Lawrence Welk (March 11, 1903 – May 17, 1992) was an American musician, accordionist, bandleader, and television impresario, who hosted the television program The Lawrence Welk Show from 1951 to 1982. His style came to be known to his large audience of radio, television, and live-performance fans (and critics) as "champagne music".

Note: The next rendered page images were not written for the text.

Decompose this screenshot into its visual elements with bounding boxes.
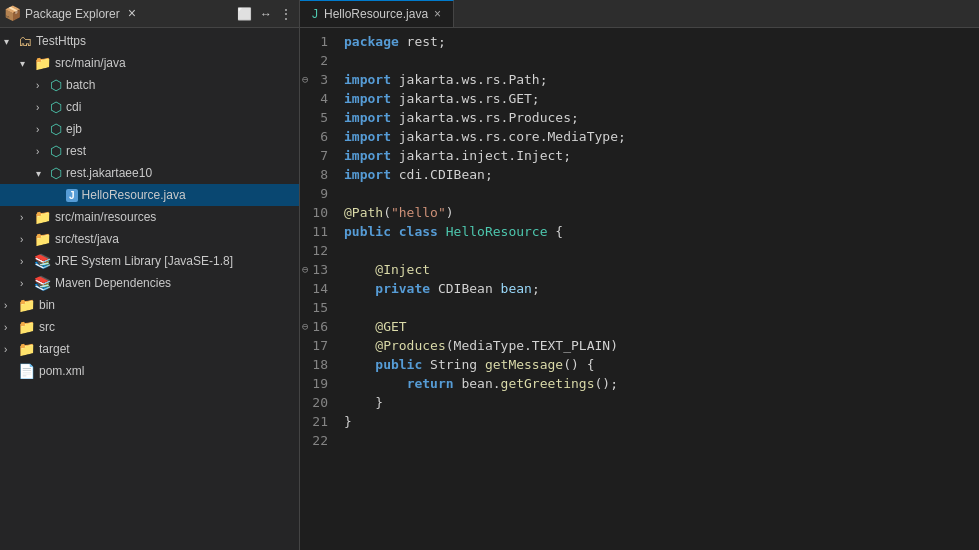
- java-icon: J: [66, 189, 78, 202]
- collapse-all-button[interactable]: ⬜: [234, 5, 255, 23]
- tree-item-src-test-java[interactable]: ›📁src/test/java: [0, 228, 299, 250]
- tree-arrow[interactable]: ▾: [36, 168, 50, 179]
- tab-label: HelloResource.java: [324, 7, 428, 21]
- tree-item-src-main-resources[interactable]: ›📁src/main/resources: [0, 206, 299, 228]
- tree-arrow[interactable]: ›: [36, 146, 50, 157]
- tree-arrow[interactable]: ›: [20, 278, 34, 289]
- tree-arrow[interactable]: ›: [4, 344, 18, 355]
- tab-close-button[interactable]: ×: [434, 7, 441, 21]
- tree-item-rest-jakartaee10[interactable]: ▾⬡rest.jakartaee10: [0, 162, 299, 184]
- line-number-11: 11: [300, 222, 336, 241]
- tree-arrow[interactable]: ›: [20, 212, 34, 223]
- code-line-17: @Produces(MediaType.TEXT_PLAIN): [344, 336, 979, 355]
- line-number-12: 12: [300, 241, 336, 260]
- tree-item-label: src: [39, 320, 55, 334]
- tree-item-testhttps[interactable]: ▾🗂TestHttps: [0, 30, 299, 52]
- code-line-10: @Path("hello"): [344, 203, 979, 222]
- editor-tab-helloresource[interactable]: J HelloResource.java ×: [300, 0, 454, 27]
- tree-item-jre[interactable]: ›📚JRE System Library [JavaSE-1.8]: [0, 250, 299, 272]
- line-number-16: ⊖16: [300, 317, 336, 336]
- folder-icon: 📁: [18, 319, 35, 335]
- tree-item-label: TestHttps: [36, 34, 86, 48]
- line-number-18: 18: [300, 355, 336, 374]
- code-line-3: import jakarta.ws.rs.Path;: [344, 70, 979, 89]
- tree-item-pomxml[interactable]: 📄pom.xml: [0, 360, 299, 382]
- code-line-11: public class HelloResource {: [344, 222, 979, 241]
- panel-title-area: 📦 Package Explorer ×: [4, 4, 140, 24]
- tree-arrow[interactable]: ›: [4, 300, 18, 311]
- tree-item-batch[interactable]: ›⬡batch: [0, 74, 299, 96]
- code-line-4: import jakarta.ws.rs.GET;: [344, 89, 979, 108]
- code-line-5: import jakarta.ws.rs.Produces;: [344, 108, 979, 127]
- collapse-icon[interactable]: ⊖: [302, 73, 309, 86]
- tree-arrow[interactable]: ▾: [4, 36, 18, 47]
- panel-close-button[interactable]: ×: [124, 4, 140, 24]
- collapse-icon[interactable]: ⊖: [302, 320, 309, 333]
- tree-arrow[interactable]: ›: [36, 124, 50, 135]
- link-editor-button[interactable]: ↔: [257, 5, 275, 23]
- tree-item-rest[interactable]: ›⬡rest: [0, 140, 299, 162]
- java-file-icon: J: [312, 7, 318, 21]
- tree-item-src-main-java[interactable]: ▾📁src/main/java: [0, 52, 299, 74]
- package-icon: ⬡: [50, 77, 62, 93]
- tree-item-src[interactable]: ›📁src: [0, 316, 299, 338]
- code-line-6: import jakarta.ws.rs.core.MediaType;: [344, 127, 979, 146]
- tree-item-HelloResource[interactable]: JHelloResource.java: [0, 184, 299, 206]
- tree-arrow[interactable]: ▾: [20, 58, 34, 69]
- code-line-16: @GET: [344, 317, 979, 336]
- tree-view[interactable]: ▾🗂TestHttps▾📁src/main/java›⬡batch›⬡cdi›⬡…: [0, 28, 299, 550]
- code-line-9: [344, 184, 979, 203]
- line-number-4: 4: [300, 89, 336, 108]
- tree-arrow[interactable]: ›: [20, 256, 34, 267]
- line-number-1: 1: [300, 32, 336, 51]
- tree-item-ejb[interactable]: ›⬡ejb: [0, 118, 299, 140]
- view-menu-button[interactable]: ⋮: [277, 5, 295, 23]
- code-line-21: }: [344, 412, 979, 431]
- code-line-1: package rest;: [344, 32, 979, 51]
- line-number-2: 2: [300, 51, 336, 70]
- line-number-9: 9: [300, 184, 336, 203]
- tree-arrow[interactable]: ›: [4, 322, 18, 333]
- tree-item-label: pom.xml: [39, 364, 84, 378]
- left-panel: 📦 Package Explorer × ⬜ ↔ ⋮ ▾🗂TestHttps▾📁…: [0, 0, 300, 550]
- tree-arrow[interactable]: ›: [20, 234, 34, 245]
- line-number-14: 14: [300, 279, 336, 298]
- package-icon: ⬡: [50, 99, 62, 115]
- line-number-15: 15: [300, 298, 336, 317]
- line-number-5: 5: [300, 108, 336, 127]
- tree-item-target[interactable]: ›📁target: [0, 338, 299, 360]
- tree-item-label: src/main/resources: [55, 210, 156, 224]
- tree-item-label: HelloResource.java: [82, 188, 186, 202]
- line-number-6: 6: [300, 127, 336, 146]
- folder-icon: 📁: [34, 209, 51, 225]
- code-line-7: import jakarta.inject.Inject;: [344, 146, 979, 165]
- tree-arrow[interactable]: ›: [36, 102, 50, 113]
- folder-icon: 📁: [34, 55, 51, 71]
- collapse-icon[interactable]: ⊖: [302, 263, 309, 276]
- package-icon: ⬡: [50, 165, 62, 181]
- tree-item-bin[interactable]: ›📁bin: [0, 294, 299, 316]
- line-number-3: ⊖3: [300, 70, 336, 89]
- tree-item-label: JRE System Library [JavaSE-1.8]: [55, 254, 233, 268]
- tree-item-label: cdi: [66, 100, 81, 114]
- code-line-13: @Inject: [344, 260, 979, 279]
- tree-item-cdi[interactable]: ›⬡cdi: [0, 96, 299, 118]
- code-line-18: public String getMessage() {: [344, 355, 979, 374]
- code-line-14: private CDIBean bean;: [344, 279, 979, 298]
- panel-actions: ⬜ ↔ ⋮: [234, 5, 295, 23]
- tree-arrow[interactable]: ›: [36, 80, 50, 91]
- tree-item-maven[interactable]: ›📚Maven Dependencies: [0, 272, 299, 294]
- folder-icon: 📁: [34, 231, 51, 247]
- tree-item-label: rest: [66, 144, 86, 158]
- editor-area[interactable]: 12⊖3456789101112⊖131415⊖16171819202122 p…: [300, 28, 979, 550]
- line-number-22: 22: [300, 431, 336, 450]
- tree-item-label: src/test/java: [55, 232, 119, 246]
- line-numbers: 12⊖3456789101112⊖131415⊖16171819202122: [300, 28, 336, 550]
- editor-tab-bar: J HelloResource.java ×: [300, 0, 979, 28]
- code-content: package rest; import jakarta.ws.rs.Path;…: [336, 28, 979, 550]
- project-icon: 🗂: [18, 33, 32, 49]
- code-line-2: [344, 51, 979, 70]
- tree-item-label: batch: [66, 78, 95, 92]
- jar-icon: 📚: [34, 253, 51, 269]
- line-number-10: 10: [300, 203, 336, 222]
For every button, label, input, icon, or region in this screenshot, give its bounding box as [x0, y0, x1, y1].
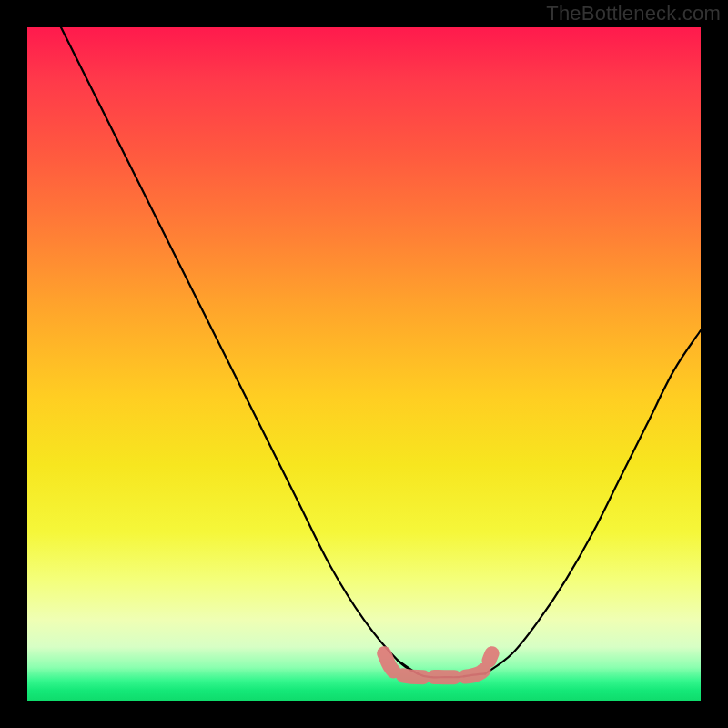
curves-svg	[27, 27, 701, 701]
chart-frame: TheBottleneck.com	[0, 0, 728, 728]
watermark-text: TheBottleneck.com	[546, 2, 721, 25]
plot-area	[27, 27, 701, 701]
left-branch-curve	[61, 27, 418, 673]
optimal-range-highlight	[384, 653, 491, 677]
right-branch-curve	[485, 330, 701, 673]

Welk was born in the German-speaking community of Strasburg, North Dakota. He was sixth of the eight children of Ludwig and Christiana (Schwahn) Welk, ethnic Germans who emigrated to America in 1892 from Odessa, Russian Empire (now Ukraine). Lawrence Welk was a first cousin, once removed, of former Montana governor Brian Schweitzer (Welk's mother and Schweitzer's paternal grandmother were siblings). Welk's grandparents, Moritz and Magdalena Welk, emigrated in 1808 from Alsace-Lorraine to Ukraine.
The family lived on a homestead, which is now a tourist attraction. Growing up speaking German and English, Welk left school during fourth grade to work full-time on the family farm. They spent the cold North Dakota winter of their first year inside an upturned wagon covered in sod. Welk decided on a career in music and persuaded his father to buy a mail-order accordion for $400 (equivalent to $4,733 in 2015) He promised his father that he would work on the farm until he was 21, in repayment for the accordion. Any money he made elsewhere during that time, doing farmwork or performing, would go to his family.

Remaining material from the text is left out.